- [WHAT THE TASK REQUIRES] For each line of the data that includes the word "element", copy the line.

[Page segmentation data]
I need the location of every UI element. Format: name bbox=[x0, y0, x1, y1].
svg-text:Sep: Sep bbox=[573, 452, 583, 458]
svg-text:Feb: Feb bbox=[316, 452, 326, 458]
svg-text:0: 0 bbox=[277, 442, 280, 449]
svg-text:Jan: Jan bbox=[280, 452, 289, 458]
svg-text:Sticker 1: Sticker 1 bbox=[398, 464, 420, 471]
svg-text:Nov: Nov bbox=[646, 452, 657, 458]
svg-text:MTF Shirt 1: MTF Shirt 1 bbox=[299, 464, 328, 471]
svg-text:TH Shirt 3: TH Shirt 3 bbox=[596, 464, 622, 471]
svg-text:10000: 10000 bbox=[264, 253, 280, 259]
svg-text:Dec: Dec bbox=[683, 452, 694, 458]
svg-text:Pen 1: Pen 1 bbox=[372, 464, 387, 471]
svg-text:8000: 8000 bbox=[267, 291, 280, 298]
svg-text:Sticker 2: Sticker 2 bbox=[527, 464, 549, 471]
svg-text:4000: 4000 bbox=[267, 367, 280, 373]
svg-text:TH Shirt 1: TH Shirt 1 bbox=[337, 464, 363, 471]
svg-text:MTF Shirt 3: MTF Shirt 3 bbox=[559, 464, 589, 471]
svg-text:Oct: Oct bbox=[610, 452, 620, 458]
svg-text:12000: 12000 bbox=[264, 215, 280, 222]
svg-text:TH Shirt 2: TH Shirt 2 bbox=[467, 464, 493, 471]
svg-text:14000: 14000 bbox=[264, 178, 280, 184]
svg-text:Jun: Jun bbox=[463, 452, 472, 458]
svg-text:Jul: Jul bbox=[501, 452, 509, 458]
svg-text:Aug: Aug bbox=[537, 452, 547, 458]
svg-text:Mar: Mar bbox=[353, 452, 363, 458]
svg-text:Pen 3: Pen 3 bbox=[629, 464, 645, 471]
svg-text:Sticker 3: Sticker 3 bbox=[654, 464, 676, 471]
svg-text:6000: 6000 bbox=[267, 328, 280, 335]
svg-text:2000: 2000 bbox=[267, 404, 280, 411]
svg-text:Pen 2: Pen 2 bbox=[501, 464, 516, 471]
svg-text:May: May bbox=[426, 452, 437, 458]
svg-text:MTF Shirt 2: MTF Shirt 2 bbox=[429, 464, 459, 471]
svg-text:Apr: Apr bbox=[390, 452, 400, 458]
--
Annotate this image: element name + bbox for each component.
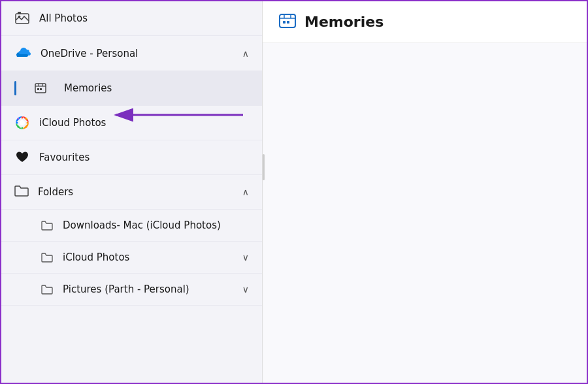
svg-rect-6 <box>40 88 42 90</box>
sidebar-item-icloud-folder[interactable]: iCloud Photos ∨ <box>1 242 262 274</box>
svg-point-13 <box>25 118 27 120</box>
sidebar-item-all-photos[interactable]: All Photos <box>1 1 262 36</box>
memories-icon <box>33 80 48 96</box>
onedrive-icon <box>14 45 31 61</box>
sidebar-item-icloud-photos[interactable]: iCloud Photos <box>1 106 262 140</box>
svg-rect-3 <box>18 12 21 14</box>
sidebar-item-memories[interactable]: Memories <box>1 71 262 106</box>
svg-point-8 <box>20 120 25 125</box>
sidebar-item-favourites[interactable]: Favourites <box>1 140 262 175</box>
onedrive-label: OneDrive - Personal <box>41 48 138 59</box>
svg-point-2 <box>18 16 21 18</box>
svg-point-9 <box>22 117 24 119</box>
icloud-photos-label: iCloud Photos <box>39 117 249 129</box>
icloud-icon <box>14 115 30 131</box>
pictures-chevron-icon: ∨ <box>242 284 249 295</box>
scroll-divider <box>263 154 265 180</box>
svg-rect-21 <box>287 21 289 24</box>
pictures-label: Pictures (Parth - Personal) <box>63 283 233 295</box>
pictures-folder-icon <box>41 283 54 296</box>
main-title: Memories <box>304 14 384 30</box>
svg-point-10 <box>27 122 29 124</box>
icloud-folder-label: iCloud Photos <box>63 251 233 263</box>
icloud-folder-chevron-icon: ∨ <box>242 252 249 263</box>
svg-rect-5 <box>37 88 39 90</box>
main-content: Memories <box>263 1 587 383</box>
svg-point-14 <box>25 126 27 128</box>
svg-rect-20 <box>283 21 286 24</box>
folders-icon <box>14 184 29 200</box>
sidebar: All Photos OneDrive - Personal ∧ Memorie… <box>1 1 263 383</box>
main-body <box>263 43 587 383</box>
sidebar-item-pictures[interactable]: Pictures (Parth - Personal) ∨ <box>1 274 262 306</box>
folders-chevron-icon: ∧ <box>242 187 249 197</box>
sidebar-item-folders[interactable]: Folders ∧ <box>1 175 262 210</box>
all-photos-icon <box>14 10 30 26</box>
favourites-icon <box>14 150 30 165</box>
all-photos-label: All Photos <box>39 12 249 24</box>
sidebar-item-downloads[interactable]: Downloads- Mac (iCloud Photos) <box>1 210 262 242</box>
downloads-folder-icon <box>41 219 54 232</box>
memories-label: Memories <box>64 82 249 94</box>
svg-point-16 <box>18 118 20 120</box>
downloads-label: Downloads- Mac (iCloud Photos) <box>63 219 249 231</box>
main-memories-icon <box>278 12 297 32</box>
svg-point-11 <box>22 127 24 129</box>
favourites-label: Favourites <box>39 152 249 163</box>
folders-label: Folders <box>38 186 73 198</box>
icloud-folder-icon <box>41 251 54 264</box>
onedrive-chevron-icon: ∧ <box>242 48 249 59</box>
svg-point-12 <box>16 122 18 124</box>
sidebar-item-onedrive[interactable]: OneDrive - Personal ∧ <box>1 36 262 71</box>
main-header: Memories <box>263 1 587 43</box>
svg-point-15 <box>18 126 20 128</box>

- [YOUR RESPONSE]
I need the location of every UI element. Format: name bbox=[x0, y0, x1, y1].
Annotate this image: element name + bbox for each component.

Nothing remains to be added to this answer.